[Records to process Boundary: Start]

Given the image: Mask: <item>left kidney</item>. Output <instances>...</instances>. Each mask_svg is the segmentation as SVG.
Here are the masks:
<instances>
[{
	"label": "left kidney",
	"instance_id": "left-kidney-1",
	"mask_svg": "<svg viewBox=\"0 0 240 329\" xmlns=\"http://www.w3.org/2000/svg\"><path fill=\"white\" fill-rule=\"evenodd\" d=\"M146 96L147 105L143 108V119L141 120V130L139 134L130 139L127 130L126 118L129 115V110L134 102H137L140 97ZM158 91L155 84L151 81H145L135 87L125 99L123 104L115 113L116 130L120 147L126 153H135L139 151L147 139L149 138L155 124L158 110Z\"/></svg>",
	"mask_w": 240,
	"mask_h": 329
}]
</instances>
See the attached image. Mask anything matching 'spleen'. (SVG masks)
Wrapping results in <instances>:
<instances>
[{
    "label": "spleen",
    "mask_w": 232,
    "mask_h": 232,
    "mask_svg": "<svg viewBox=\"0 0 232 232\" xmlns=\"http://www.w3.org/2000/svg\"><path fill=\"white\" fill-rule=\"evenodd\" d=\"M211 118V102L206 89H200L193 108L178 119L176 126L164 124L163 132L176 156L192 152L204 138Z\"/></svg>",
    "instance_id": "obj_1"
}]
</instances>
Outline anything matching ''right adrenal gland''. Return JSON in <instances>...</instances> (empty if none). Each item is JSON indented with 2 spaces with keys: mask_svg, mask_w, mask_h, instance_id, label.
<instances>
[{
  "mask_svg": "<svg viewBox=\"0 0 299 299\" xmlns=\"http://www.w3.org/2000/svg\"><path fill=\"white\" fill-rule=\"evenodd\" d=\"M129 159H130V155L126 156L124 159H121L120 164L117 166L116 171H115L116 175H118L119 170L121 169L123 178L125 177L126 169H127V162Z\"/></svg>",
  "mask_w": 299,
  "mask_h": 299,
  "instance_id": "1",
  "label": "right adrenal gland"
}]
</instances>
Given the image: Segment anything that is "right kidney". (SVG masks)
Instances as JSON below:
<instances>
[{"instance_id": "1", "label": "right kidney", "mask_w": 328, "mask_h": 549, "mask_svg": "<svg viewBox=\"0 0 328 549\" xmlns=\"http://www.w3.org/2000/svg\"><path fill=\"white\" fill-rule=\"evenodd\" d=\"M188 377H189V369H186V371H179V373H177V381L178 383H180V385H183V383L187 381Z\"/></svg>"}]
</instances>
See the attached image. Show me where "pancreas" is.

[Records to process Boundary: End]

Please write out the entries above in full, exactly as they read.

* **Task solution**:
Given the image: Mask: <item>left kidney</item>. Output <instances>...</instances>. Each mask_svg is the segmentation as SVG.
Here are the masks:
<instances>
[{
	"label": "left kidney",
	"instance_id": "left-kidney-1",
	"mask_svg": "<svg viewBox=\"0 0 240 329\" xmlns=\"http://www.w3.org/2000/svg\"><path fill=\"white\" fill-rule=\"evenodd\" d=\"M146 96L147 105L143 108V119L141 120V130L139 134L130 139L127 130L126 118L129 115V110L134 102H137L140 97ZM158 91L155 84L151 81H145L135 87L125 99L123 104L115 113L116 130L120 147L126 153H135L139 151L147 139L149 138L155 124L158 110Z\"/></svg>",
	"mask_w": 240,
	"mask_h": 329
}]
</instances>
See the attached image. Mask anything matching 'spleen'. (SVG masks)
Wrapping results in <instances>:
<instances>
[{
    "label": "spleen",
    "mask_w": 232,
    "mask_h": 232,
    "mask_svg": "<svg viewBox=\"0 0 232 232\" xmlns=\"http://www.w3.org/2000/svg\"><path fill=\"white\" fill-rule=\"evenodd\" d=\"M211 118V102L206 89H200L193 108L178 119L176 126L164 124L163 132L176 156L192 152L204 138Z\"/></svg>",
    "instance_id": "obj_1"
}]
</instances>
Outline anything matching ''right adrenal gland''. Return JSON in <instances>...</instances> (empty if none). Each item is JSON indented with 2 spaces with keys: mask_svg, mask_w, mask_h, instance_id, label.
<instances>
[{
  "mask_svg": "<svg viewBox=\"0 0 299 299\" xmlns=\"http://www.w3.org/2000/svg\"><path fill=\"white\" fill-rule=\"evenodd\" d=\"M129 159H130V155L126 156L124 159H121L120 164L117 166L116 171H115L116 175H118L119 170L121 169L123 178L125 177L126 169H127V162Z\"/></svg>",
  "mask_w": 299,
  "mask_h": 299,
  "instance_id": "1",
  "label": "right adrenal gland"
}]
</instances>
Given the image: Segment anything that is "right kidney". (SVG masks)
Instances as JSON below:
<instances>
[{"instance_id": "1", "label": "right kidney", "mask_w": 328, "mask_h": 549, "mask_svg": "<svg viewBox=\"0 0 328 549\" xmlns=\"http://www.w3.org/2000/svg\"><path fill=\"white\" fill-rule=\"evenodd\" d=\"M188 377H189V369H186V371H179V373H177V381L178 383H180V385H183V383L187 381Z\"/></svg>"}]
</instances>
See the attached image. Show me where "pancreas" is.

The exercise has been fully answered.